The response must contain the complete data, printed exactly.

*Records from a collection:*

———

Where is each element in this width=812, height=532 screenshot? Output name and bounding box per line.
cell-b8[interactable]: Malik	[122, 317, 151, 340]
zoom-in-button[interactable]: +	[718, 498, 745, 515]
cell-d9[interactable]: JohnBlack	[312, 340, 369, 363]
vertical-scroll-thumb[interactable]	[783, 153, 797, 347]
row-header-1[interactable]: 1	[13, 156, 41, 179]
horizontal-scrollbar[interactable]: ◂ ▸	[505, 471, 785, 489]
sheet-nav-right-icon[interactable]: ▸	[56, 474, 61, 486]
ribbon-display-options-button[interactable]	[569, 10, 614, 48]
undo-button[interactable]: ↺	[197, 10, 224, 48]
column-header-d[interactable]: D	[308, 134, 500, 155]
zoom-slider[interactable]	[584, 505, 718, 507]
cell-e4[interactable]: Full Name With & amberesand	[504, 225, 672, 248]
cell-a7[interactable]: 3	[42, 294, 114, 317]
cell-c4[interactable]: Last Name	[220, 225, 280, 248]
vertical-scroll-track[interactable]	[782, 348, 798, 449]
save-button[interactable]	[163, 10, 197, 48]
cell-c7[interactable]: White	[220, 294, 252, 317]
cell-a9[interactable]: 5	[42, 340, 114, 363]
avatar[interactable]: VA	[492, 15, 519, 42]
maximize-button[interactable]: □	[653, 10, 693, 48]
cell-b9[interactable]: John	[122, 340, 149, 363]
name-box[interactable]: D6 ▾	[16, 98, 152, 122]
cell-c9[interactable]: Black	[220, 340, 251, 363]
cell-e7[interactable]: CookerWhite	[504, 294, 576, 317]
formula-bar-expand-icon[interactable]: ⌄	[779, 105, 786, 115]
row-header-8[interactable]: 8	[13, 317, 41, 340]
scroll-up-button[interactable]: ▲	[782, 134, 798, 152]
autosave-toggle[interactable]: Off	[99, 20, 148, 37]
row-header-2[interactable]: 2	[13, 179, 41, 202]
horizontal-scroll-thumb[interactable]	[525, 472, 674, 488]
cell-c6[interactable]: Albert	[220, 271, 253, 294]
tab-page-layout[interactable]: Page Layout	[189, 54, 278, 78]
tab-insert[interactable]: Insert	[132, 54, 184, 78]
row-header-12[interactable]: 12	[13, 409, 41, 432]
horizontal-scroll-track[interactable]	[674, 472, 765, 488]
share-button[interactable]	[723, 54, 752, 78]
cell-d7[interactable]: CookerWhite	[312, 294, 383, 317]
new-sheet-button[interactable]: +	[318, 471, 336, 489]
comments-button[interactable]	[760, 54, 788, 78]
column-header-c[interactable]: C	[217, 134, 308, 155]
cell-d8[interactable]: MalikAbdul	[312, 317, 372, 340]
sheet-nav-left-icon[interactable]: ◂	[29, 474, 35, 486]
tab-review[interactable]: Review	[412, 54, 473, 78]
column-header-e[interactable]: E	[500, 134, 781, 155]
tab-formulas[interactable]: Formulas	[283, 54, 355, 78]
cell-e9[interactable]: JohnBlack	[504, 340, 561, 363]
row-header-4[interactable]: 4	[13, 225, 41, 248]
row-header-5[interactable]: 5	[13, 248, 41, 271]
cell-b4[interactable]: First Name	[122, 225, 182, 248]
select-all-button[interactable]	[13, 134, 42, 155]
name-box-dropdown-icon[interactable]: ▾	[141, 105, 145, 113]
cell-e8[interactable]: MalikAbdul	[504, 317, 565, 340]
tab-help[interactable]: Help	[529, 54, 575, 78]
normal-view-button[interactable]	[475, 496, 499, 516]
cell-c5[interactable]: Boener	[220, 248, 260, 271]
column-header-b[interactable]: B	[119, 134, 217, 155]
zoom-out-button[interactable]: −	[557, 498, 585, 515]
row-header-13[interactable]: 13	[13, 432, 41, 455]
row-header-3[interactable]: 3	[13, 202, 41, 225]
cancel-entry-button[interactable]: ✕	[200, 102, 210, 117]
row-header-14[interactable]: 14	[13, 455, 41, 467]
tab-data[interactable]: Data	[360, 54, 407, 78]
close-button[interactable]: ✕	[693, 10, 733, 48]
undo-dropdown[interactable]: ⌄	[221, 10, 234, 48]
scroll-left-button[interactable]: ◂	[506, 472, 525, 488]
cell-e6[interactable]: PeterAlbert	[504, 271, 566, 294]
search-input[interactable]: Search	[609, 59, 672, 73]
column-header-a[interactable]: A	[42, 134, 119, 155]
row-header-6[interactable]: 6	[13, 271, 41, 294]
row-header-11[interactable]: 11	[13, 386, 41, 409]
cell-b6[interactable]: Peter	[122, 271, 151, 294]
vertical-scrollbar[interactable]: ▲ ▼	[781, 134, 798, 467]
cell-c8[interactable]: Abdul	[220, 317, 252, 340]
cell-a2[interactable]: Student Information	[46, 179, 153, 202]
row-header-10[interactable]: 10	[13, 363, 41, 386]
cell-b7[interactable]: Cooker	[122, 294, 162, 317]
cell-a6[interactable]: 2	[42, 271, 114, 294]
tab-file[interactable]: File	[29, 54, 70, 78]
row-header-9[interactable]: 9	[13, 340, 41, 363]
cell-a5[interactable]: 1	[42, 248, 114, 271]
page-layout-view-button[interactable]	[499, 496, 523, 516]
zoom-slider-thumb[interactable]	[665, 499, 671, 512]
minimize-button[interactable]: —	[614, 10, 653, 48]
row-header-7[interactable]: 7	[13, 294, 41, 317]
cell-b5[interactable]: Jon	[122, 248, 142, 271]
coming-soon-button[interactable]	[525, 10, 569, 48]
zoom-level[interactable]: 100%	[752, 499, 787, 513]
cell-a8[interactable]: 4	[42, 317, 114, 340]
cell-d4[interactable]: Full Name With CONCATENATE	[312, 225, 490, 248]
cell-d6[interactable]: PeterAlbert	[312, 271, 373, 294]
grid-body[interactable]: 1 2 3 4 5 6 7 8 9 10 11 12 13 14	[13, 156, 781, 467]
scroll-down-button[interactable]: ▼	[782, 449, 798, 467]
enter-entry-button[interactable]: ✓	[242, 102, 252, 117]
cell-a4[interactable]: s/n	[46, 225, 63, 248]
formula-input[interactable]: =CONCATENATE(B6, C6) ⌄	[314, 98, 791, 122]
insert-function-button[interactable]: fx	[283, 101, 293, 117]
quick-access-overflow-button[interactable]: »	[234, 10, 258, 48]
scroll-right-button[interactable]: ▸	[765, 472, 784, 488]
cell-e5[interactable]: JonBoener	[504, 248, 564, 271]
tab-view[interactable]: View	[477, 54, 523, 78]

———

*Answer:*
Where is each element in this width=812, height=532 screenshot? Output name and bounding box per line.
cell-b8[interactable]: Malik	[122, 317, 151, 340]
zoom-in-button[interactable]: +	[718, 498, 745, 515]
cell-d9[interactable]: JohnBlack	[312, 340, 369, 363]
vertical-scroll-thumb[interactable]	[783, 153, 797, 347]
row-header-1[interactable]: 1	[13, 156, 41, 179]
horizontal-scrollbar[interactable]: ◂ ▸	[505, 471, 785, 489]
sheet-nav-right-icon[interactable]: ▸	[56, 474, 61, 486]
ribbon-display-options-button[interactable]	[569, 10, 614, 48]
undo-button[interactable]: ↺	[197, 10, 224, 48]
column-header-d[interactable]: D	[308, 134, 500, 155]
zoom-slider[interactable]	[584, 505, 718, 507]
cell-e4[interactable]: Full Name With & amberesand	[504, 225, 672, 248]
cell-a7[interactable]: 3	[42, 294, 114, 317]
cell-c4[interactable]: Last Name	[220, 225, 280, 248]
vertical-scroll-track[interactable]	[782, 348, 798, 449]
save-button[interactable]	[163, 10, 197, 48]
cell-c7[interactable]: White	[220, 294, 252, 317]
cell-a9[interactable]: 5	[42, 340, 114, 363]
avatar[interactable]: VA	[492, 15, 519, 42]
maximize-button[interactable]: □	[653, 10, 693, 48]
cell-b9[interactable]: John	[122, 340, 149, 363]
name-box[interactable]: D6 ▾	[16, 98, 152, 122]
cell-c9[interactable]: Black	[220, 340, 251, 363]
cell-e7[interactable]: CookerWhite	[504, 294, 576, 317]
formula-bar-expand-icon[interactable]: ⌄	[779, 105, 786, 115]
row-header-8[interactable]: 8	[13, 317, 41, 340]
scroll-up-button[interactable]: ▲	[782, 134, 798, 152]
autosave-toggle[interactable]: Off	[99, 20, 148, 37]
row-header-2[interactable]: 2	[13, 179, 41, 202]
horizontal-scroll-thumb[interactable]	[525, 472, 674, 488]
cell-c6[interactable]: Albert	[220, 271, 253, 294]
tab-page-layout[interactable]: Page Layout	[189, 54, 278, 78]
tab-insert[interactable]: Insert	[132, 54, 184, 78]
row-header-12[interactable]: 12	[13, 409, 41, 432]
horizontal-scroll-track[interactable]	[674, 472, 765, 488]
share-button[interactable]	[723, 54, 752, 78]
cell-d7[interactable]: CookerWhite	[312, 294, 383, 317]
new-sheet-button[interactable]: +	[318, 471, 336, 489]
comments-button[interactable]	[760, 54, 788, 78]
column-header-c[interactable]: C	[217, 134, 308, 155]
cell-d8[interactable]: MalikAbdul	[312, 317, 372, 340]
sheet-nav-left-icon[interactable]: ◂	[29, 474, 35, 486]
tab-review[interactable]: Review	[412, 54, 473, 78]
column-header-e[interactable]: E	[500, 134, 781, 155]
tab-formulas[interactable]: Formulas	[283, 54, 355, 78]
cell-e9[interactable]: JohnBlack	[504, 340, 561, 363]
row-header-4[interactable]: 4	[13, 225, 41, 248]
row-header-5[interactable]: 5	[13, 248, 41, 271]
cell-b4[interactable]: First Name	[122, 225, 182, 248]
select-all-button[interactable]	[13, 134, 42, 155]
name-box-dropdown-icon[interactable]: ▾	[141, 105, 145, 113]
cell-e8[interactable]: MalikAbdul	[504, 317, 565, 340]
tab-help[interactable]: Help	[529, 54, 575, 78]
normal-view-button[interactable]	[475, 496, 499, 516]
cell-c5[interactable]: Boener	[220, 248, 260, 271]
column-header-b[interactable]: B	[119, 134, 217, 155]
zoom-out-button[interactable]: −	[557, 498, 585, 515]
row-header-13[interactable]: 13	[13, 432, 41, 455]
row-header-3[interactable]: 3	[13, 202, 41, 225]
cancel-entry-button[interactable]: ✕	[200, 102, 210, 117]
row-header-14[interactable]: 14	[13, 455, 41, 467]
tab-data[interactable]: Data	[360, 54, 407, 78]
close-button[interactable]: ✕	[693, 10, 733, 48]
undo-dropdown[interactable]: ⌄	[221, 10, 234, 48]
scroll-left-button[interactable]: ◂	[506, 472, 525, 488]
cell-e6[interactable]: PeterAlbert	[504, 271, 566, 294]
search-input[interactable]: Search	[609, 59, 672, 73]
column-header-a[interactable]: A	[42, 134, 119, 155]
row-header-6[interactable]: 6	[13, 271, 41, 294]
row-header-11[interactable]: 11	[13, 386, 41, 409]
cell-b6[interactable]: Peter	[122, 271, 151, 294]
vertical-scrollbar[interactable]: ▲ ▼	[781, 134, 798, 467]
cell-c8[interactable]: Abdul	[220, 317, 252, 340]
cell-a2[interactable]: Student Information	[46, 179, 153, 202]
row-header-10[interactable]: 10	[13, 363, 41, 386]
cell-b7[interactable]: Cooker	[122, 294, 162, 317]
cell-a6[interactable]: 2	[42, 271, 114, 294]
tab-file[interactable]: File	[29, 54, 70, 78]
row-header-9[interactable]: 9	[13, 340, 41, 363]
cell-a5[interactable]: 1	[42, 248, 114, 271]
page-layout-view-button[interactable]	[499, 496, 523, 516]
zoom-slider-thumb[interactable]	[665, 499, 671, 512]
minimize-button[interactable]: —	[614, 10, 653, 48]
row-header-7[interactable]: 7	[13, 294, 41, 317]
cell-b5[interactable]: Jon	[122, 248, 142, 271]
coming-soon-button[interactable]	[525, 10, 569, 48]
zoom-level[interactable]: 100%	[752, 499, 787, 513]
cell-a8[interactable]: 4	[42, 317, 114, 340]
cell-d4[interactable]: Full Name With CONCATENATE	[312, 225, 490, 248]
cell-d6[interactable]: PeterAlbert	[312, 271, 373, 294]
grid-body[interactable]: 1 2 3 4 5 6 7 8 9 10 11 12 13 14	[13, 156, 781, 467]
scroll-down-button[interactable]: ▼	[782, 449, 798, 467]
enter-entry-button[interactable]: ✓	[242, 102, 252, 117]
cell-a4[interactable]: s/n	[46, 225, 63, 248]
formula-input[interactable]: =CONCATENATE(B6, C6) ⌄	[314, 98, 791, 122]
insert-function-button[interactable]: fx	[283, 101, 293, 117]
quick-access-overflow-button[interactable]: »	[234, 10, 258, 48]
scroll-right-button[interactable]: ▸	[765, 472, 784, 488]
cell-e5[interactable]: JonBoener	[504, 248, 564, 271]
tab-view[interactable]: View	[477, 54, 523, 78]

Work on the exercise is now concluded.